2 Seniors start Bloomington Grub Club membership card

Seniors Robert Demaree and David Cavise said they wanted to develop a concept for a coupon where there was value for the restaurant, customers and themselves.

That is how Grub Club came to be.

“T.I.S. gives you coupons every year but they sit in a drawer and you don’t use them,” Demaree said.

Cavise argued that it wasn’t about the form of the T.I.S. coupons, but because their coupon values were not good enough. And the “free appetizer with any entree” coupons don’t work either, Cavise said.

“It doesn’t necessarily get you in the door, so we asked ourselves how do we get people in the door?”

Their answer to this question was the Grub Club card. Costing $20, Demaree and Cavise said the customer is actually receiving food valued at around $75 with tax.

For $20 the cardholder is able to get a special deal at 10 different Bloomington restaurants. The cardholder can only use the card at each restaurant once. So once they order, the restaurant will scratch off their circle on the card.

There are a total of 1,500 cards available, which Cavise said was a reasonable number to request of food for each restaurant to give away. Demaree and Cavise were the ones who selected local restaurants for the cards.

“We went to 12 restaurants, and 10 committed at the first meeting,” Cavise said.
Each cardholder has a member number, so when they buy the card, they receive a brochure and wallet-sized card with information on the restaurants.

Cavise and Demaree said they also ask that anyone purchasing the card fill out a survey answering whether they have eaten at any of the participating restaurants before.

“The real value we get from selling the cards is the information we collect from the restaurants,” Cavise said.

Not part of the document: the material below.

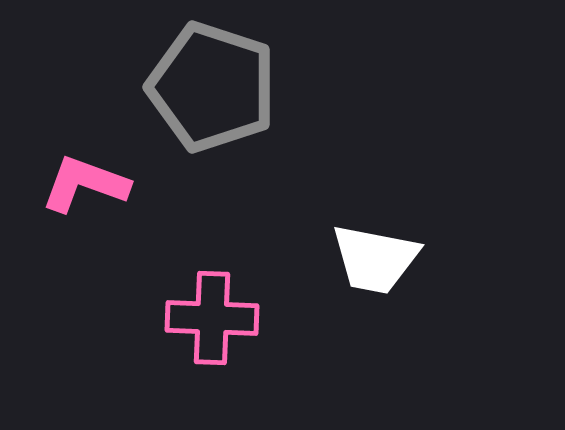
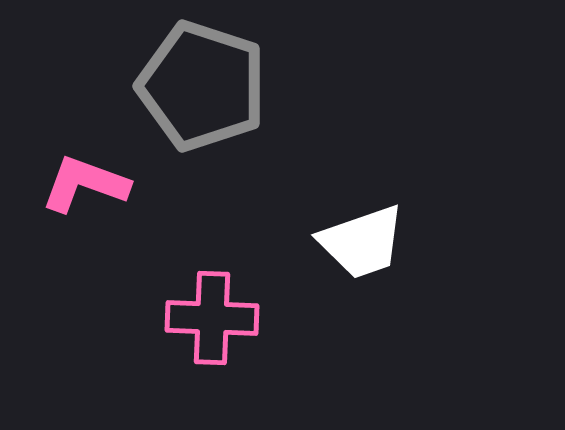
gray pentagon: moved 10 px left, 1 px up
white trapezoid: moved 13 px left, 17 px up; rotated 30 degrees counterclockwise
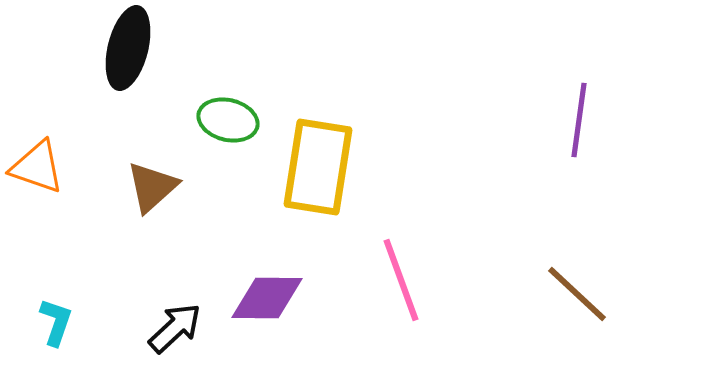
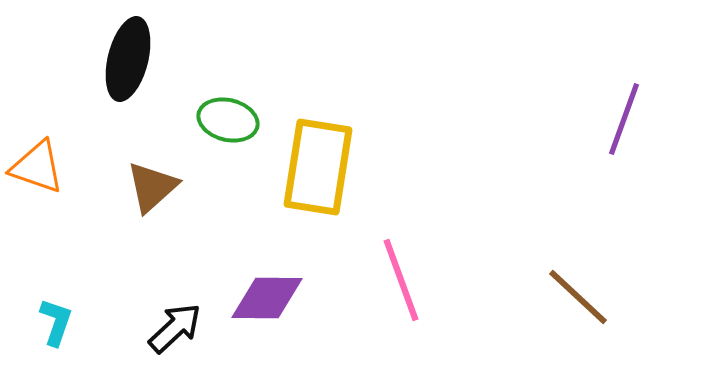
black ellipse: moved 11 px down
purple line: moved 45 px right, 1 px up; rotated 12 degrees clockwise
brown line: moved 1 px right, 3 px down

He and Demaree will receive feedback from students after they have used their entire card via emails.

They will use that information to see how effective the cards are in getting people who have never eaten at the restaurants to return or not.

“The underlying concept is that a customer who regularly eats at Dats or Soup On is getting free food from eight other restaurants when otherwise they would have stepped into a different restaurant,” Demaree said.

Cavise and Demaree hired other students as representatives to help them advertise and sell the cards by working with social media.

Grub Club already has a Facebook and twitter account, @BtownGrubClub, that representatives will update telling people where they can purchase the cards.

“It’s to get kids who are already in love with Uncle D’s, but who haven’t heard of Fortune Cookies,” Demaree said. “We’re tapping into every network.”

Demaree and Cavise said they have been friends since the fourth grade and started a business together in high school selling campus textbooks cheaper.

“We are fans of do it yourself,” Cavise said. “We like the control and that you can make your own decisions.”

Demaree said he and Cavise are constantly bouncing ideas back and forth about business opportunities.

“This is ours and we can claim it,” Demaree said. “All the late night talks are coming to life.”